(636b) System Identification and the “Omics” – Challenges in the Time of Big Data | AIChE

(636b) System Identification and the “Omics” – Challenges in the Time of Big Data

Authors 

Shoemaker, J. E. - Presenter, University of Tokyo
Kawaoka, Y., University of Wisconsin-Madison
Kitano, H., Systems Biology Institute


System Identification and the “Omics” – Challenges in the Time of Big Data

            Network and systems biology combined with “omics” technologies, e.g. genomics and proteomics, have often been cited as the key to understanding complex diseases and changing the fundamentals of drug discovery from large scale screening processes to streamlined, predicted protein targeting. But the current approaches to model identification are not well suited to handle big data as they attempt to overlay small subsets of the data on to incomplete models that have been mined from literature.  Here, we present a novel approach to modeling biological systems in which we attempted to reconstruct the innate immune response using only gene expression data.

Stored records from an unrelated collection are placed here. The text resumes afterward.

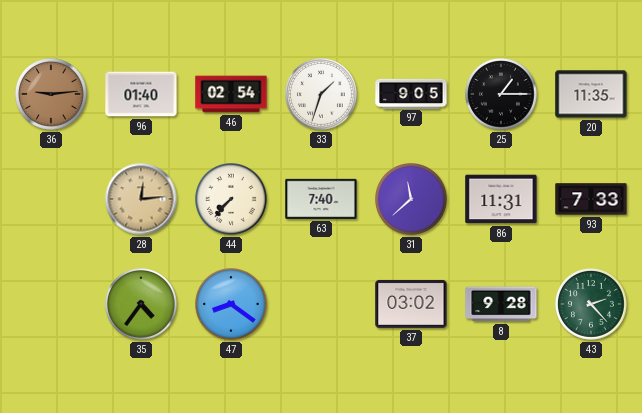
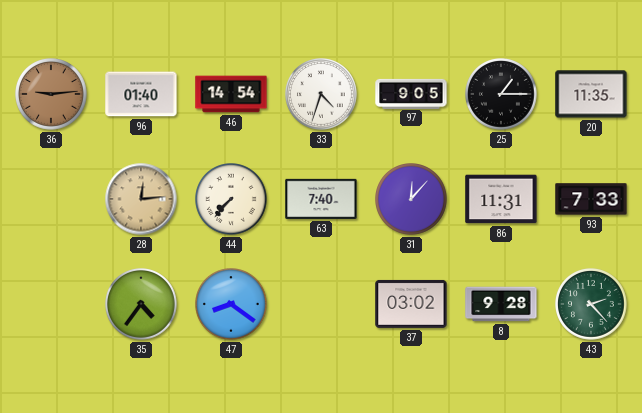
46: 02:54 -> 14:54
33: 1:33 -> 4:33
31: 11:38 -> 12:07
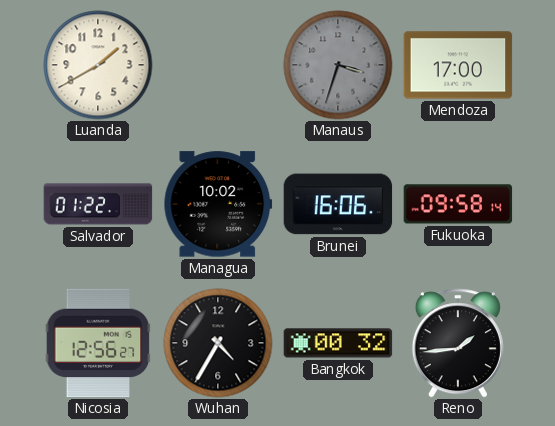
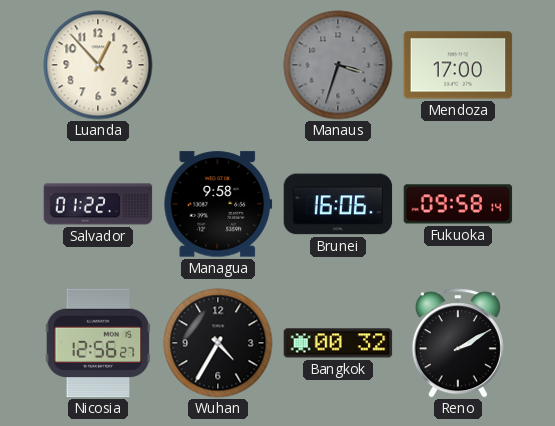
Luanda: 1:40 -> 12:53
Managua: 10:02 -> 9:58
Reno: 1:44 -> 2:10
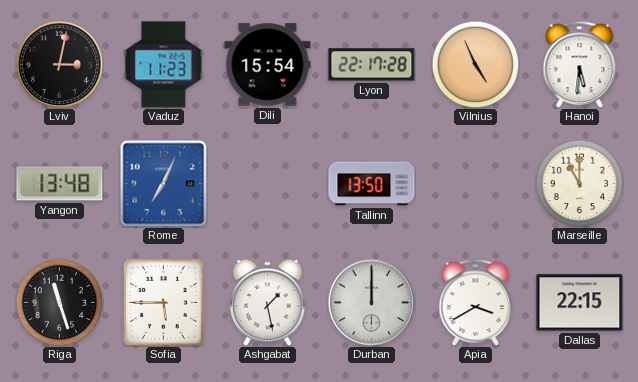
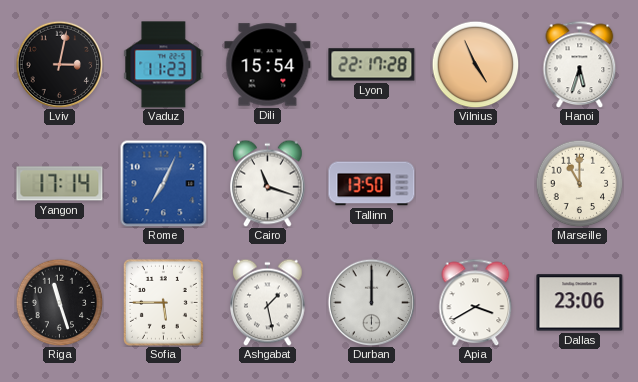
Hanoi: 5:31 -> 5:33
Yangon: 13:48 -> 17:14
Cairo: none -> 11:18
Dallas: 22:15 -> 23:06
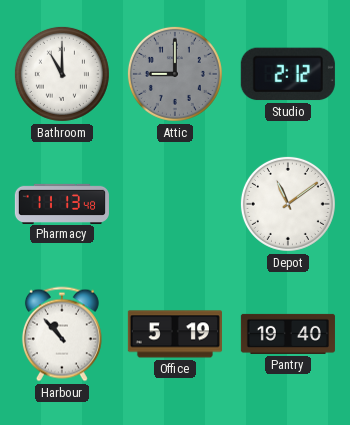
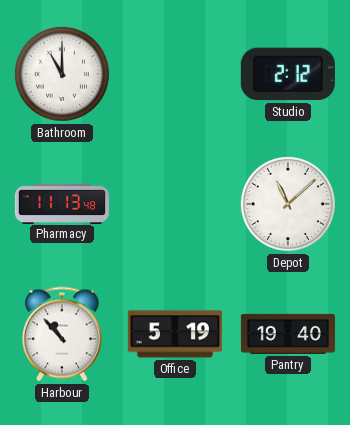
Attic: 9:00 -> none
Depot: 11:09 -> 11:08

From the gene expression in the lungs of mice infected with influenza virus, we constructed modules of co-expressed genes which on further analysis were found to represent distinct immune-related pathways and functions. Each module was then considered to represent the output of its associated pathway/function and the gene expression was summarized with the scaled average of the expression of all genes in the module. We then applied a collection of network inference algorithms, e.g, time-delay ARACNE, to the modules to predict relationships between them and compared the resultant networks to the expectations of immunology experts. Interestingly, we were able to accurately reconstruct several aspects of the immune response as well as identify some unexpected trends. Key events such as the timing and magnitude of interferon production and the influx of macrophages and natural killer cells were all accurately predicted from gene expression data. The most counterintuitive prediction that was later validated by FACS analysis was that the number of B cells decline early in the infection. Of the network inference algorithms applied, the time-delay ARACNE performed the best by identifying events known to occur early during an infection and correctly identifying interferon’s regulatory role in leukocyte migration. In conclusion, the work presented here supports the use of omics data to create medically relevant biological models as an alternative to time consuming approaches such as literature mining. This work is now being extended so as to construct a complete, dynamic mapping between a large spectrum of pathogens and our body’s immune response.